NEIROIDR Breaks Below 1.32 as Volume Surges Bearish

Sunday, Feb 8, 2026 8:57 am ET1min read
Aime RobotAime Summary

- NEIROIDR fell below 1.32 with increased volume, confirming bearish momentum.

- RSI and MACD indicate oversold conditions and sustained downward pressure.

- Final 6-hour volume spike aligned with price breaking key support levels.

- Next target is 1.29-1.30 Fibonacci extension if 1.31-1.32 support fails.

Summary
• Price opened at 1.36 and closed at 1.34, with a 1.35 pivot showing short-term resistance.
• Volatility dipped during early Asian hours before resuming selling pressure.
• RSI and MACD suggest moderate bearish momentum with potential for oversold conditions.
• Volume surged in the final 6 hours, aligning with a lower close and bearish confirmation.
• A 1.32 support level holds, but a breakdown could trigger further Fibonacci extension targets.

Price and Volume Summary

Neiro/Rupiah (NEIROIDR) opened at 1.36 on 2026-02-07 12:00 ET, hit a high of 1.36, and closed at 1.34 by 2026-02-08 12:00 ET, with a low of 1.31. Total trading volume was 18,095,142 units, and notional turnover reached 24,247,490.28 Rupiah.

Structure and Momentum

The price action displayed a bearish bias over the 24-hour period, with a clear pivot at 1.35 acting as resistance.
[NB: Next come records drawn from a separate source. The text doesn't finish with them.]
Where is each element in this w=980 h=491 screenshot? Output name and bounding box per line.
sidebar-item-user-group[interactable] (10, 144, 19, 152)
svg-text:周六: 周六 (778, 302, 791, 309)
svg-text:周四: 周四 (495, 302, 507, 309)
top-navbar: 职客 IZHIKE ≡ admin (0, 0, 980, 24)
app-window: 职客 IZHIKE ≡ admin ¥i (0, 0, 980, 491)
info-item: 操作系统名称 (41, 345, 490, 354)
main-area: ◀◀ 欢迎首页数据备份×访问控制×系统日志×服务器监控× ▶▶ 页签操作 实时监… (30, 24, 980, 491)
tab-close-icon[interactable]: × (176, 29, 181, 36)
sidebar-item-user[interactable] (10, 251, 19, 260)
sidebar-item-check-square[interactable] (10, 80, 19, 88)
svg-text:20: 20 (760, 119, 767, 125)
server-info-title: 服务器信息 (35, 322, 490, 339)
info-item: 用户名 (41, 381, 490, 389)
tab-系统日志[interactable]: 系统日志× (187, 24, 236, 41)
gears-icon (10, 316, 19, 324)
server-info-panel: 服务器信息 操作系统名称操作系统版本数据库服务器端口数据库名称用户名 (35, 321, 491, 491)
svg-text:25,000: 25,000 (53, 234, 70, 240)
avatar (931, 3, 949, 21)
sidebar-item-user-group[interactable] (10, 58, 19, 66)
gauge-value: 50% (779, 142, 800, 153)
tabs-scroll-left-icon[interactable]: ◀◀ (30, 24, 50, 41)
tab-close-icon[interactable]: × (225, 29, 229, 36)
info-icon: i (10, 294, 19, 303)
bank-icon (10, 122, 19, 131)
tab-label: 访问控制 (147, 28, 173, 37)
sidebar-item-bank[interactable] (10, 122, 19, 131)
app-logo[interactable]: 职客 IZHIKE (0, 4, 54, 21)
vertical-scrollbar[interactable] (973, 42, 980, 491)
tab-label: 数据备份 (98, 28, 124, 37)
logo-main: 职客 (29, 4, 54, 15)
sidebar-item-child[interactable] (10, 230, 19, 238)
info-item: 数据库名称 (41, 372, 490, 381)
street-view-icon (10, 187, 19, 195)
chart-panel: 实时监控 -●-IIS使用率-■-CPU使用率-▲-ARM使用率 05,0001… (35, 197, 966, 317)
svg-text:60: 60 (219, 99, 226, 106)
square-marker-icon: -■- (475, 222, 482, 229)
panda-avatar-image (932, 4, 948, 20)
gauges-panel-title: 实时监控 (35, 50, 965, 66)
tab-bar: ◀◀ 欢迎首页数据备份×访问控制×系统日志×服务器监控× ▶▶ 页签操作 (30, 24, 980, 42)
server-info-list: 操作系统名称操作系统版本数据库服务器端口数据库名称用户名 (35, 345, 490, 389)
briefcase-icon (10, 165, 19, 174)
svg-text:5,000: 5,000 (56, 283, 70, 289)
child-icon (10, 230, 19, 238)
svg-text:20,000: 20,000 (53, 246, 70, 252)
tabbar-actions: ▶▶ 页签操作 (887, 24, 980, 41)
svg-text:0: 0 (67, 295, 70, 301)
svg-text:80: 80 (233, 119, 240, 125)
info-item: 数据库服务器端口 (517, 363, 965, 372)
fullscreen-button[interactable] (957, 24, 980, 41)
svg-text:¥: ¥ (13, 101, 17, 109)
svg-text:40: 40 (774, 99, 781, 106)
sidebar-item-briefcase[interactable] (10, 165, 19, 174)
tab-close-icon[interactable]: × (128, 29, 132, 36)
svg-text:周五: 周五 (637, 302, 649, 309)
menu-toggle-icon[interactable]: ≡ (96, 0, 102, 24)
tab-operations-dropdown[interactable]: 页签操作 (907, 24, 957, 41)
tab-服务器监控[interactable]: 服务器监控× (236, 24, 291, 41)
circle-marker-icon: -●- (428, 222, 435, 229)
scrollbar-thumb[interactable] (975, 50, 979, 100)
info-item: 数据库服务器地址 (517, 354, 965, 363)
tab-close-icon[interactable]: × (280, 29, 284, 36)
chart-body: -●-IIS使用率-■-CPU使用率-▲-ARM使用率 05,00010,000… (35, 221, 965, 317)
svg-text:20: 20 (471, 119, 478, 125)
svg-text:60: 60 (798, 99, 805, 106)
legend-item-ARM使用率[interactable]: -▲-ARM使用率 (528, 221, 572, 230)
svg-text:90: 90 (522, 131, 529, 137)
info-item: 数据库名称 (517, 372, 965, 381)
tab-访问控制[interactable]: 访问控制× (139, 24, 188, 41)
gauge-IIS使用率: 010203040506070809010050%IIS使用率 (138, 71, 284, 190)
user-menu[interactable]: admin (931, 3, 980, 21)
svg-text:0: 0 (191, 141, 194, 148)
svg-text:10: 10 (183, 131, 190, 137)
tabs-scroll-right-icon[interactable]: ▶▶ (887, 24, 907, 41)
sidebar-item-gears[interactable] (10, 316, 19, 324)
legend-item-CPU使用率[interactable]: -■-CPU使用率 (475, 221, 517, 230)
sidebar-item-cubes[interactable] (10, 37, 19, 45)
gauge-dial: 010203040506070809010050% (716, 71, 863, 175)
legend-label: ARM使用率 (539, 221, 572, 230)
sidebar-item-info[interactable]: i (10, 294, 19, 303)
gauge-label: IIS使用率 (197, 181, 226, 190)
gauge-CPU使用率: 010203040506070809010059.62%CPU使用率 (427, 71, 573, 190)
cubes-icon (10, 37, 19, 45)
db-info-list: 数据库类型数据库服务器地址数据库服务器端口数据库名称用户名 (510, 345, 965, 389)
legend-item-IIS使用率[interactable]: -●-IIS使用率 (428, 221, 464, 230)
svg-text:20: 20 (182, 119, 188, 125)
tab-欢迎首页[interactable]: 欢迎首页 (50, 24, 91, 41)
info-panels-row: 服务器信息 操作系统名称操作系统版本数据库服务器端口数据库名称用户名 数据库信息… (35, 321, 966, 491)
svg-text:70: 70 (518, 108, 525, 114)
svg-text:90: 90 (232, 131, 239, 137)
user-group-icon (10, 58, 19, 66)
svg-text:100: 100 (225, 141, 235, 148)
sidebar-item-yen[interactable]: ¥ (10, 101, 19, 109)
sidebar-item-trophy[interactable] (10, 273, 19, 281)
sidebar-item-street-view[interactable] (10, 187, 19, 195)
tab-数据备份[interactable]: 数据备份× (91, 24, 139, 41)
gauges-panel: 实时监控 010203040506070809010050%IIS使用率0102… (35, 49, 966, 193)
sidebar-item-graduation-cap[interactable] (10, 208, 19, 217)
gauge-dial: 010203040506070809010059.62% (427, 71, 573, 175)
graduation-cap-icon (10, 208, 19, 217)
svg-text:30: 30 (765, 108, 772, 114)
A bearish engulfing pattern formed early on, followed by a long lower shadow at 1.31 suggesting a test of a key Fibonacci level. The 61.8% retracement of the 1.34–1.36 move is at 1.33, which the pair appears to have reached.

MACD remained in negative territory, with the line crossing below the signal line mid-session, reinforcing bearish momentum. RSI dipped into oversold territory at 1.31, suggesting potential for a near-term bounce. However, the bearish trend appears intact unless a strong reversal pattern emerges.

Volatility and Volume

Bollinger Bands tightened during the Asian overnight hours before expanding as selling pressure intensified. Price spent the last 12 hours near the lower band, indicating heightened bearish control.

Volume spiked significantly during the final 6 hours of the session, particularly at 0645 ET when price broke below 1.32. This volume surge confirmed the breakdown and strengthened the bearish narrative. Turnover and price action remained aligned, showing no signs of divergence.

Outlook and Risk Consideration

The next 24 hours will likely test the 1.31–1.32 support zone, with a breakdown potentially pushing toward the 1.29–1.30 Fibonacci extension. A retest of 1.33 could offer a short-term entry for longs, but a decisive close below 1.31 would increase bearish probabilities. Investors should monitor volume for confirmation and remain cautious of a potential pullback into overbought RSI territory.